Now in charge of the proprietary trading applications is Matthew Lavicka, who, like Cook, formerly worked at Morgan Stanley and at Tech Partners.

Cook couldn't be reached for comment at press time. Lavicka declines to comment. But other sources say that Cook has thrown his full support behind a UNIX platform for the derivatives and proprietary trading applications. And right now Lavicka is basing his tests on Sun SPARCstation workstations and servers.

NeXT Stop

Sources say such commitment marks the end of a long flirtation with NeXT Computer Inc. as a possible platform for the equities installation. The NeXT pilot was to distribute Telekurs (North America) Inc.'s Ticker data feed, using Teknekron Software Systems Corp.'s Teknekron Information Bus digital feed handling and workstation software running in the NeXTstep graphical user interface environment (TST, June 17, 1991). Sources at the firm say that the last NeXTs are in the process of being removed from the trading floor.

The failure of NeXT to take root at FBC has been the source of much speculative, and some cynical, comment at the firm -- particularly in light of the fact that FBC's own Tokyo office lately opted to give NeXTstations to its derivatives and index arbitrage traders. One source says that in the final analysis, the main reason NeXT didn't take hold at FBC in New York was because Cook felt more comfortable using Sun.

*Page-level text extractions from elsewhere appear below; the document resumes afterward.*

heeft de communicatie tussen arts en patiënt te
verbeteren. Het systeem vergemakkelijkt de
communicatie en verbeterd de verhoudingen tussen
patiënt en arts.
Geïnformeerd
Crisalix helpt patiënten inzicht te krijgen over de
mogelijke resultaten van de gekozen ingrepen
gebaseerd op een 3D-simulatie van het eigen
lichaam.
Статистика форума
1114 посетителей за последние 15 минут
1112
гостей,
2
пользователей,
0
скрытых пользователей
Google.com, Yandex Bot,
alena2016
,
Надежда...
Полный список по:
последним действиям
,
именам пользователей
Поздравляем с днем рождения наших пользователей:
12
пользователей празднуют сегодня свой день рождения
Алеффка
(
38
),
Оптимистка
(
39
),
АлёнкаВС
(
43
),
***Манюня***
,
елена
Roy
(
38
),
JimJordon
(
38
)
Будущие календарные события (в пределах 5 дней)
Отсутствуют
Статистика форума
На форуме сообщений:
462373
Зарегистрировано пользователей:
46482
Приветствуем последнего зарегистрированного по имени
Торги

Grumbles another: "Anybody who ever supported NeXT has either left the firm or been fired."

Newcomer Lavicka is now managing a horserace to select a platform and real-time market data feed for the proprietary trading applications. Sources say there are three main contenders, all of them to run on Suns. Quotron is pitching Trading Support System, fueled by its as yet unreleased QMDF market data feed. Meanwhile, FD Consulting Inc. and Teknekron are pitching, respectively, the MIPS and TIB local data distribution software systems, served by Telekurs' Ticker feed.

Sources say Lavicka has asked Teknekron and FD to match a Quotron offer to install their pilots free of charge.

The Old Ticker

Telekurs' Ticker feed is handled by an old FD TiPS ticker plant running on a Stratus Computer Inc. processor. Most sources at FBC point out that the FD ticker plant has undergone so much tweaking at the hands of First Boston techies over the years that it doesn't give FD a significant foot in the door.

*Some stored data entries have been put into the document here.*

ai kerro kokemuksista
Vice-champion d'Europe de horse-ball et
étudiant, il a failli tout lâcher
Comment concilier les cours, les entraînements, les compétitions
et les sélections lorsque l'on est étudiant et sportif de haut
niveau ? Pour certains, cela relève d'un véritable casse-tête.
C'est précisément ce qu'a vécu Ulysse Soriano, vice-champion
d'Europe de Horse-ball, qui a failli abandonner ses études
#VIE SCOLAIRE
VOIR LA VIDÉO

The Telekurs Ticker currently also feeds certain back- office transaction processing departments, running, among other things, the remains of Seer Technologies Inc.'s HPS system. Seer is First Boston's joint venture with IBM.

Sources say that Mayer is predisposed toward eliminating any applications that run on a mainframe. Mayer himself confirms this, noting that running such systems is too expensive. He says, however, that this doesn't mean necessarily that Telekurs' days are numbered at FBC. He says that the Ticker feed could well be shifted to another hardware platform.

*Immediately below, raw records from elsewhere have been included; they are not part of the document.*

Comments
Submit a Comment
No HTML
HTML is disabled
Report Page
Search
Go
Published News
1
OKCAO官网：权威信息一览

At the same time, sources point out that there are other market data vendors, such as McGraw-Hill Inc.'s S&P ComStock, as well as other systems integrators, such Kapiti PLC, lurking in the background.

One source notes that Quotron's TSS may have the most commanding edge because it comes equipped with its own feed, QMDF. But the unlaunched QMDF is an unknown quantity and it remains to be seen whether it will be acceptable to First Boston.